It's no secret that American automakers are in a tough spot; perhaps none more so than General Motors. The nation's largest automaker stock is sinking, dipping under $10 per share for the first time in five decades.
Even with new models and idled plants, GM is still estimated to be losing a billion dollars every month. In the past, GM has relied on sales of trucks and SUVs which analysts say net profits of $10,000 per vehicle. With the rising cost of fuel, consumer demand has switched to smaller more efficient vehicles. However, the profit in small cars is not as significant as trucks, "We have better profits in trucks; everybody has better profits in trucks" says GM sales chief Mark LaNeve.

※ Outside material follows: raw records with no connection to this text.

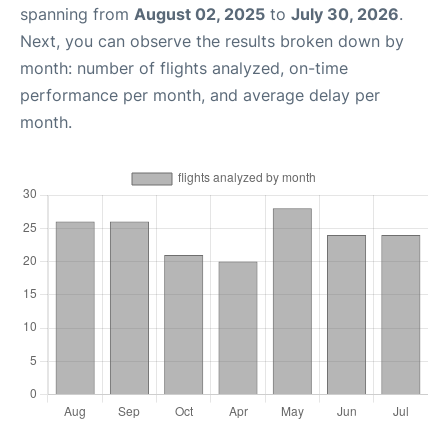
spanning from
August 02, 2025
to
July 30, 2026
.
Next, you can observe the results broken down by
month: number of flights analyzed, on-time
performance per month, and average delay per
month.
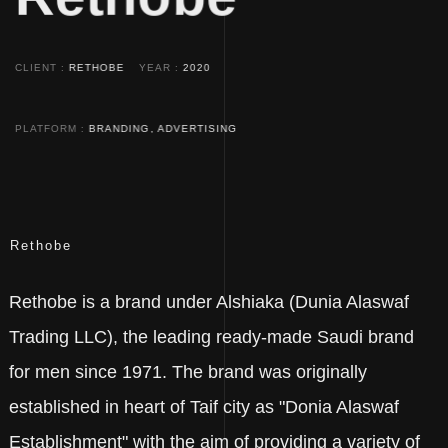
CLIENT
RETHOBE
YEAR
2020
PLATFORM
BRANDING, ADVERTISING
Rethobe
Rethobe is a brand under Alshiaka (Dunia Alaswaf
Trading LLC), the leading ready-made Saudi brand
for men since 1971. The brand was originally
established in heart of Taif city as "Donia Alaswaf
Establishment" with the aim of providing a variety of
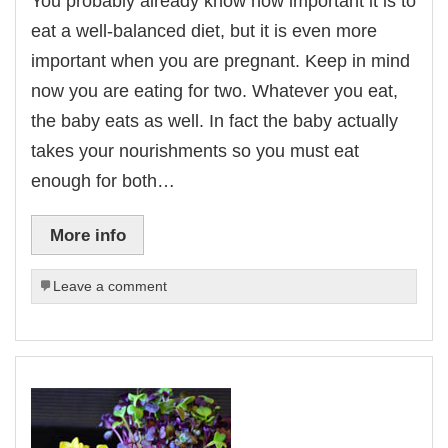
You probably already know how important it is to
eat a well-balanced diet, but it is even more
important when you are pregnant. Keep in mind
now you are eating for two. Whatever you eat,
the baby eats as well. In fact the baby actually
takes your nourishments so you must eat
enough for both…
More info
Leave a comment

What is secret are GM's self-repair strategies. Rumors of the sale of Hummer, cash assents of almost $24 billion, and credit means that GM could hold out for another year in its current situation. GM Chairman Rick Wagoner and most GM executives have declined to comment until a formal plan has been made public.

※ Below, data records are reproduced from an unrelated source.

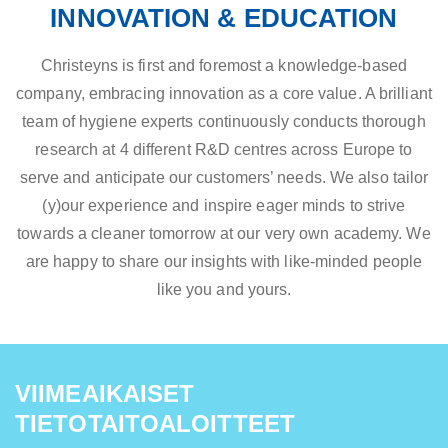
INNOVATION & EDUCATION
Christeyns is first and foremost a knowledge-based
company, embracing innovation as a core value. A brilliant
team of hygiene experts continuously conducts thorough
research at 4 different R&D centres across Europe to
serve and anticipate our customers’ needs. We also tailor
(y)our experience and inspire eager minds to strive
towards a cleaner tomorrow at our very own academy. We
are happy to share our insights with like-minded people
like you and yours.
VIIMEAIKAISET
TIETOTAITOALOITTEET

GM may have another card to play, courtesy of its international operations.; Sales in Europe, South America, and China sales are much stronger than domestic sales, with European operations witnessing a 2.8 percent growth in the first half of 2008. David Cole, director of the Center for Automotive Research suggests that borrowing against European operations could aid GM. "If they borrow against them, it would go a long way toward solving this cash-flow nightmare."
The key will be investing those dollars to hunt for profit or at least immediately, breaking even. With a downturn in automotive sales, borrowing cash means GM and Wagoner need to find profit quickly, or this could be their last move.